What the task asks: Please restate the following records word for word.

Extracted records
=-=-=-=-=
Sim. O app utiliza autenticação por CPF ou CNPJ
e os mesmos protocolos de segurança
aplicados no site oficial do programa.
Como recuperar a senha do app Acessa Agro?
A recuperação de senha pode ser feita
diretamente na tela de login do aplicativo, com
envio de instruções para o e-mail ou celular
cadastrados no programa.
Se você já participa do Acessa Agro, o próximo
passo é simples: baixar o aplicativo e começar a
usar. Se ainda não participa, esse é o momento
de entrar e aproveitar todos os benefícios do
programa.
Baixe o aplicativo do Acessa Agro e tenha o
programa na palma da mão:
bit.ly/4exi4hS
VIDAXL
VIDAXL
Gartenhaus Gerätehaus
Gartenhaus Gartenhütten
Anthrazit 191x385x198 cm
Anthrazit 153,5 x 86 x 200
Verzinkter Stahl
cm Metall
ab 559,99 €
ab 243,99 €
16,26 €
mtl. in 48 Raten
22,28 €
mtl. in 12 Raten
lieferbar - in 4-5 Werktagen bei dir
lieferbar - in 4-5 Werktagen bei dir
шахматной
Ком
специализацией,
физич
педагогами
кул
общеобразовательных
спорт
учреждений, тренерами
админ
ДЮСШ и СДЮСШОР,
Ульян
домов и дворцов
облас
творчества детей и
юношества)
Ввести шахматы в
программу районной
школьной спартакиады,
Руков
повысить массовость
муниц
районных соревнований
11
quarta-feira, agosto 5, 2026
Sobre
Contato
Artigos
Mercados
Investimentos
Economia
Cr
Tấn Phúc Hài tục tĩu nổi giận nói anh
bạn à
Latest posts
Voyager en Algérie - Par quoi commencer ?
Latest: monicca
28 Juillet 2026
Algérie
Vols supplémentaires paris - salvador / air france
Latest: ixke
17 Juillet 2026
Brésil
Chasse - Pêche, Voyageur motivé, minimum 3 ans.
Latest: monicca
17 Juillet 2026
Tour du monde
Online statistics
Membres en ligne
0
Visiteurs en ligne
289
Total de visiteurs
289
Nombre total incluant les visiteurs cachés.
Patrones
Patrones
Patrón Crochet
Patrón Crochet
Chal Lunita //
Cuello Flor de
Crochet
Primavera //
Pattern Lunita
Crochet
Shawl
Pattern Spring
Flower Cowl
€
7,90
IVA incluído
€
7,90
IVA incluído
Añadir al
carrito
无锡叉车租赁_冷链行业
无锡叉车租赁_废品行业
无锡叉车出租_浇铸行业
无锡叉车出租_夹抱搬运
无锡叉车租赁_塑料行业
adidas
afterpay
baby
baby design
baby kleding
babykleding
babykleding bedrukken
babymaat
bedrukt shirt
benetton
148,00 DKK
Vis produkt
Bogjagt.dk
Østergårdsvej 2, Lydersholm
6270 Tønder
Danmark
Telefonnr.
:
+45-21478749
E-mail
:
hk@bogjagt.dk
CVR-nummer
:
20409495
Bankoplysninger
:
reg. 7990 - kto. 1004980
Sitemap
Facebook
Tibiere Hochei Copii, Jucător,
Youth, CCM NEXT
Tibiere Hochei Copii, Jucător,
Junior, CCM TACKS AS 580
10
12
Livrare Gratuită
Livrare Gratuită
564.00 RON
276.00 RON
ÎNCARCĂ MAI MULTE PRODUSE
=-=-=-=-=
Expected answer:
Sim. O app utiliza autenticação por CPF ou CNPJ
e os mesmos protocolos de segurança
aplicados no site oficial do programa.
Como recuperar a senha do app Acessa Agro?
A recuperação de senha pode ser feita
diretamente na tela de login do aplicativo, com
envio de instruções para o e-mail ou celular
cadastrados no programa.
Se você já participa do Acessa Agro, o próximo
passo é simples: baixar o aplicativo e começar a
usar. Se ainda não participa, esse é o momento
de entrar e aproveitar todos os benefícios do
programa.
Baixe o aplicativo do Acessa Agro e tenha o
programa na palma da mão:
bit.ly/4exi4hS
VIDAXL
VIDAXL
Gartenhaus Gerätehaus
Gartenhaus Gartenhütten
Anthrazit 191x385x198 cm
Anthrazit 153,5 x 86 x 200
Verzinkter Stahl
cm Metall
ab 559,99 €
ab 243,99 €
16,26 €
mtl. in 48 Raten
22,28 €
mtl. in 12 Raten
lieferbar - in 4-5 Werktagen bei dir
lieferbar - in 4-5 Werktagen bei dir
шахматной
Ком
специализацией,
физич
педагогами
кул
общеобразовательных
спорт
учреждений, тренерами
админ
ДЮСШ и СДЮСШОР,
Ульян
домов и дворцов
облас
творчества детей и
юношества)
Ввести шахматы в
программу районной
школьной спартакиады,
Руков
повысить массовость
муниц
районных соревнований
11
quarta-feira, agosto 5, 2026
Sobre
Contato
Artigos
Mercados
Investimentos
Economia
Cr
Tấn Phúc Hài tục tĩu nổi giận nói anh
bạn à
Latest posts
Voyager en Algérie - Par quoi commencer ?
Latest: monicca
28 Juillet 2026
Algérie
Vols supplémentaires paris - salvador / air france
Latest: ixke
17 Juillet 2026
Brésil
Chasse - Pêche, Voyageur motivé, minimum 3 ans.
Latest: monicca
17 Juillet 2026
Tour du monde
Online statistics
Membres en ligne
0
Visiteurs en ligne
289
Total de visiteurs
289
Nombre total incluant les visiteurs cachés.
Patrones
Patrones
Patrón Crochet
Patrón Crochet
Chal Lunita //
Cuello Flor de
Crochet
Primavera //
Pattern Lunita
Crochet
Shawl
Pattern Spring
Flower Cowl
€
7,90
IVA incluído
€
7,90
IVA incluído
Añadir al
carrito
无锡叉车租赁_冷链行业
无锡叉车租赁_废品行业
无锡叉车出租_浇铸行业
无锡叉车出租_夹抱搬运
无锡叉车租赁_塑料行业
adidas
afterpay
baby
baby design
baby kleding
babykleding
babykleding bedrukken
babymaat
bedrukt shirt
benetton
148,00 DKK
Vis produkt
Bogjagt.dk
Østergårdsvej 2, Lydersholm
6270 Tønder
Danmark
Telefonnr.
:
+45-21478749
E-mail
:
hk@bogjagt.dk
CVR-nummer
:
20409495
Bankoplysninger
:
reg. 7990 - kto. 1004980
Sitemap
Facebook
Tibiere Hochei Copii, Jucător,
Youth, CCM NEXT
Tibiere Hochei Copii, Jucător,
Junior, CCM TACKS AS 580
10
12
Livrare Gratuită
Livrare Gratuită
564.00 RON
276.00 RON
ÎNCARCĂ MAI MULTE PRODUSE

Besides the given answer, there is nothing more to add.